Chris explains his plans for the renovation of the stadium pitch and training pitches at end of the season. "Inscapes will be doing the renovation of the stadium pitch. They originally constructed it in 2010 and have carried out the work every season since. It will be koroed off, then sixty tonnes of Fibresand will be remediated back into the surface, re-levelled, overseeded using a dimple seeder, with a pre-seed fertiliser applied."

"We have already fraise mown the bottom pitch on the training ground, due to a late grow in the previous season. Last year, the manager came in for pre-season training and there was basically no grass on that pitch, it was October by the time they were able to use it. It doesn't have a pop up system, so we rely on a portable Javelin sprinkler which throws out quite a lot of water, but a portable generator also powers the system, so I am restricted to when I can turn it on. This, combined with the hot spell last summer, obviously meant it was difficult to get enough water on. Hopefully, with an early renovation, I will see a good establishment of grass and be in a much better place for when the players come back."

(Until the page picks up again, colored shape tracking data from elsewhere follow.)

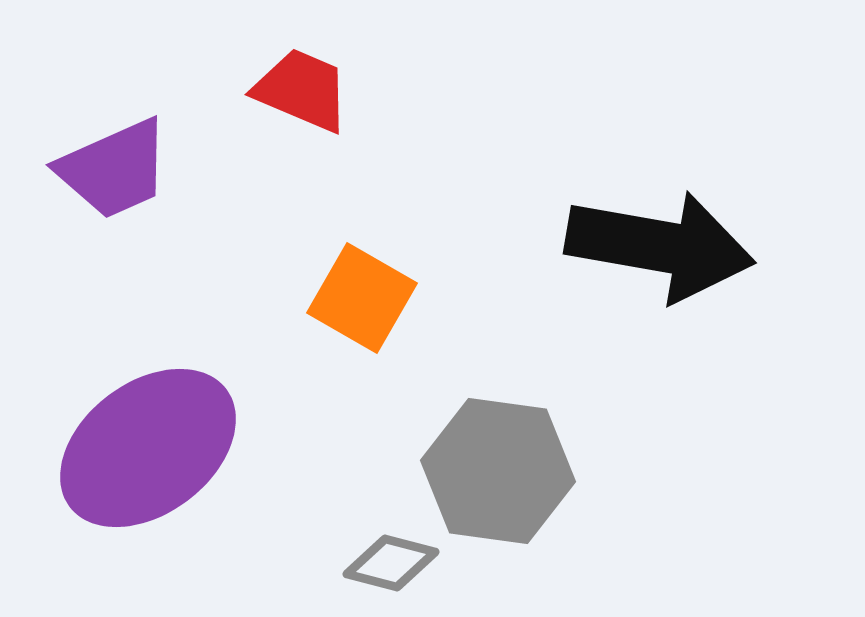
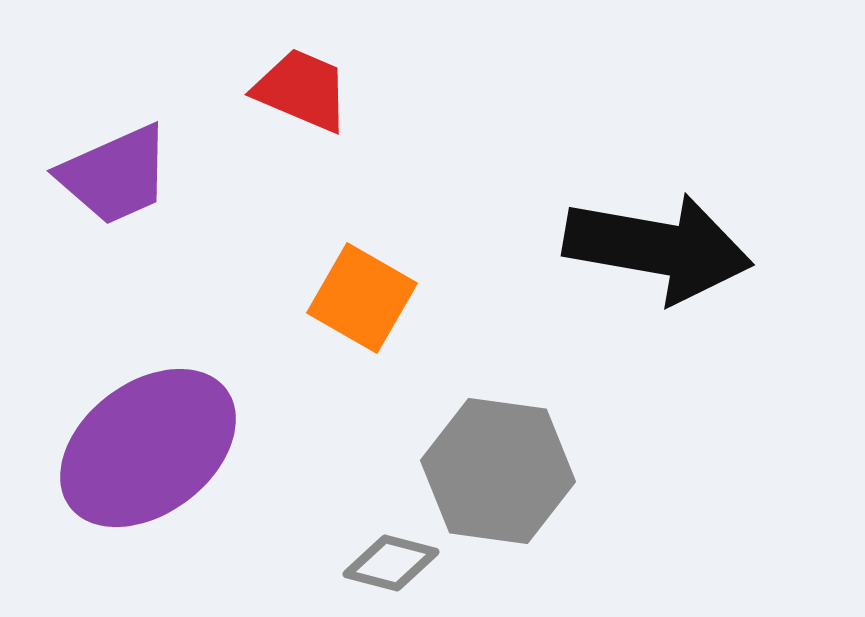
purple trapezoid: moved 1 px right, 6 px down
black arrow: moved 2 px left, 2 px down
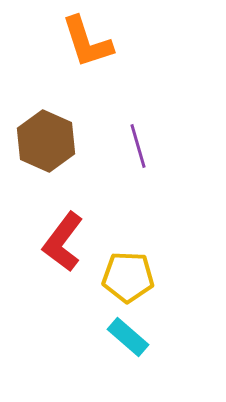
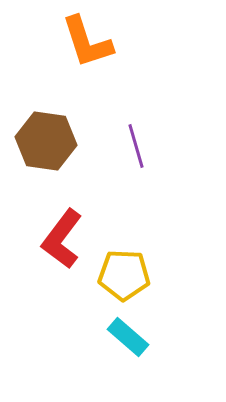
brown hexagon: rotated 16 degrees counterclockwise
purple line: moved 2 px left
red L-shape: moved 1 px left, 3 px up
yellow pentagon: moved 4 px left, 2 px up
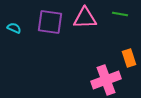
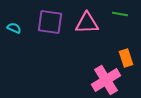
pink triangle: moved 2 px right, 5 px down
orange rectangle: moved 3 px left
pink cross: rotated 12 degrees counterclockwise
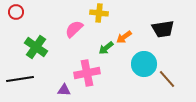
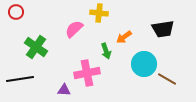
green arrow: moved 3 px down; rotated 70 degrees counterclockwise
brown line: rotated 18 degrees counterclockwise
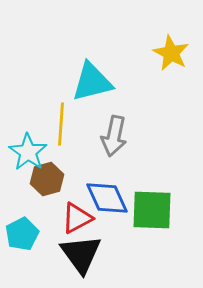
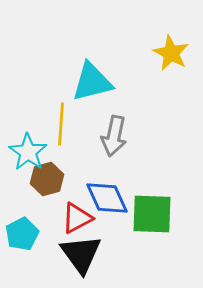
green square: moved 4 px down
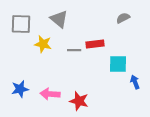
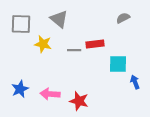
blue star: rotated 12 degrees counterclockwise
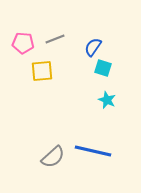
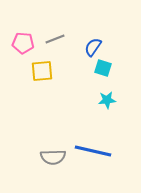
cyan star: rotated 30 degrees counterclockwise
gray semicircle: rotated 40 degrees clockwise
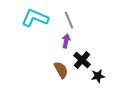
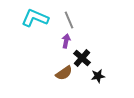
black cross: moved 2 px up
brown semicircle: moved 3 px right, 3 px down; rotated 84 degrees clockwise
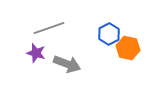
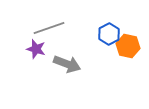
orange hexagon: moved 2 px up
purple star: moved 4 px up
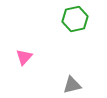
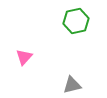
green hexagon: moved 1 px right, 2 px down
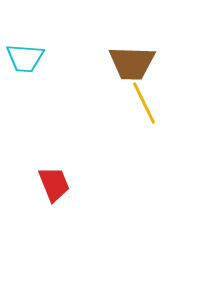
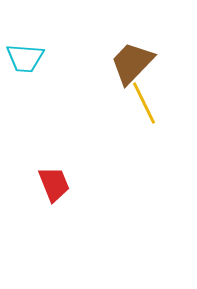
brown trapezoid: rotated 132 degrees clockwise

Chris talks me through how he got into the industry. "My old man was working for a few companies around here selling Jacobsen, Textron and other various machinery. He heard Teign Valley Golf Club was looking for an apprentice greenkeeper, so I started there on a youth training scheme where I did my NVQ Level 2 in sports turf. After two years, I moved to Hele Park Golf Club as Assistant Greenkeeper where I did my NVQ Level 3 in Sports Turf and spraying certificates in the ten years I was at the club. When the head greenkeeper left, I was helping to run the course alongside the owner, but was never officially given the 'Head Greenkeeper' title. I was then approached by Torquay United FC who knew about me through someone coaching in their youth department, who is the Course Manager at Dartmouth Golf Club and was lecturing part-time when I was doing my level three. I went down for a chat and ended up spending six years there as head groundsman before moving here."

Left to right: Billy White, Chris Ralph and Martin Bird

Helping maintain the pitches alongside Chris is Martin Bird, 42 years old, who was the previous Head Groundsman and still holds that title. He has been at the club for two and a half years and has NVQ Levels 2 and 3 in sports turf as well as his spraying certificates; Billy White, 30 years old, Assistant Groundsman who has been at the club for nine years and did voluntary work before being full-time; and Colin Wheatcroft, 73 years old, Pitch Advisor and former Head Groundsman.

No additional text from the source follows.